TASK PROMPT: Copying exactly, give the lines in the material below from the one with "gesamte Zeit entlang" to the one with "orci luctus et", ends included, and nothing besides.

DATA FOR ANALYSIS:
**********
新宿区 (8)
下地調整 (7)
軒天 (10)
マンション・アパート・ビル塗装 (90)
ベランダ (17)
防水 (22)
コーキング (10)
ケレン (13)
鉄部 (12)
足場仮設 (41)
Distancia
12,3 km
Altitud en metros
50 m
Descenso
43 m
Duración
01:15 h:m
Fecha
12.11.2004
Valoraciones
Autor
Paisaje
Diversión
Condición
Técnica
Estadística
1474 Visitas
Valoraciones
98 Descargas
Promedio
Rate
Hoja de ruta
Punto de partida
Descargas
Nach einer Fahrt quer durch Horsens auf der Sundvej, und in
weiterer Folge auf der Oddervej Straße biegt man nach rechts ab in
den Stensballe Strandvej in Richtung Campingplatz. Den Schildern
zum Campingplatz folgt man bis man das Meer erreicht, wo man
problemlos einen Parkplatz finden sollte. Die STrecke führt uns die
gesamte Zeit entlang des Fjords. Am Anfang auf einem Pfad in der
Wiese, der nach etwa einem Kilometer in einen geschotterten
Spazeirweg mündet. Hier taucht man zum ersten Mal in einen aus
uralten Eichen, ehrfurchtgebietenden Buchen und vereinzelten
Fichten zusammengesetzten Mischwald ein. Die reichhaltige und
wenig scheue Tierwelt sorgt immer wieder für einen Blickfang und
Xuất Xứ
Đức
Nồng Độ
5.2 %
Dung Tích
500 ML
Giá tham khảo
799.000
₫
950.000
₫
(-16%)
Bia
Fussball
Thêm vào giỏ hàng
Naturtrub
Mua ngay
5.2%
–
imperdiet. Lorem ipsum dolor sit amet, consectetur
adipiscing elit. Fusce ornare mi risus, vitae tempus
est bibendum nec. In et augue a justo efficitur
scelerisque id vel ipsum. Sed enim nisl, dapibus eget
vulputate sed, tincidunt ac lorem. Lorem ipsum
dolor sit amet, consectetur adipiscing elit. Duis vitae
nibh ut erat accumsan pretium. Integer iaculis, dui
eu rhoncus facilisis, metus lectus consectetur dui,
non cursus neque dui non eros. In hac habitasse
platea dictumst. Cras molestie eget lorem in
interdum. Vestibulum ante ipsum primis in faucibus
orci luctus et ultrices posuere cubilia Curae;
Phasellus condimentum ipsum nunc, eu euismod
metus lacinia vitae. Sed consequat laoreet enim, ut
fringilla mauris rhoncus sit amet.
**********
ANSWER BELOW:
gesamte Zeit entlang des Fjords. Am Anfang auf einem Pfad in der
Wiese, der nach etwa einem Kilometer in einen geschotterten
Spazeirweg mündet. Hier taucht man zum ersten Mal in einen aus
uralten Eichen, ehrfurchtgebietenden Buchen und vereinzelten
Fichten zusammengesetzten Mischwald ein. Die reichhaltige und
wenig scheue Tierwelt sorgt immer wieder für einen Blickfang und
Xuất Xứ
Đức
Nồng Độ
5.2 %
Dung Tích
500 ML
Giá tham khảo
799.000
₫
950.000
₫
(-16%)
Bia
Fussball
Thêm vào giỏ hàng
Naturtrub
Mua ngay
5.2%
–
imperdiet. Lorem ipsum dolor sit amet, consectetur
adipiscing elit. Fusce ornare mi risus, vitae tempus
est bibendum nec. In et augue a justo efficitur
scelerisque id vel ipsum. Sed enim nisl, dapibus eget
vulputate sed, tincidunt ac lorem. Lorem ipsum
dolor sit amet, consectetur adipiscing elit. Duis vitae
nibh ut erat accumsan pretium. Integer iaculis, dui
eu rhoncus facilisis, metus lectus consectetur dui,
non cursus neque dui non eros. In hac habitasse
platea dictumst. Cras molestie eget lorem in
interdum. Vestibulum ante ipsum primis in faucibus
orci luctus et ultrices posuere cubilia Curae;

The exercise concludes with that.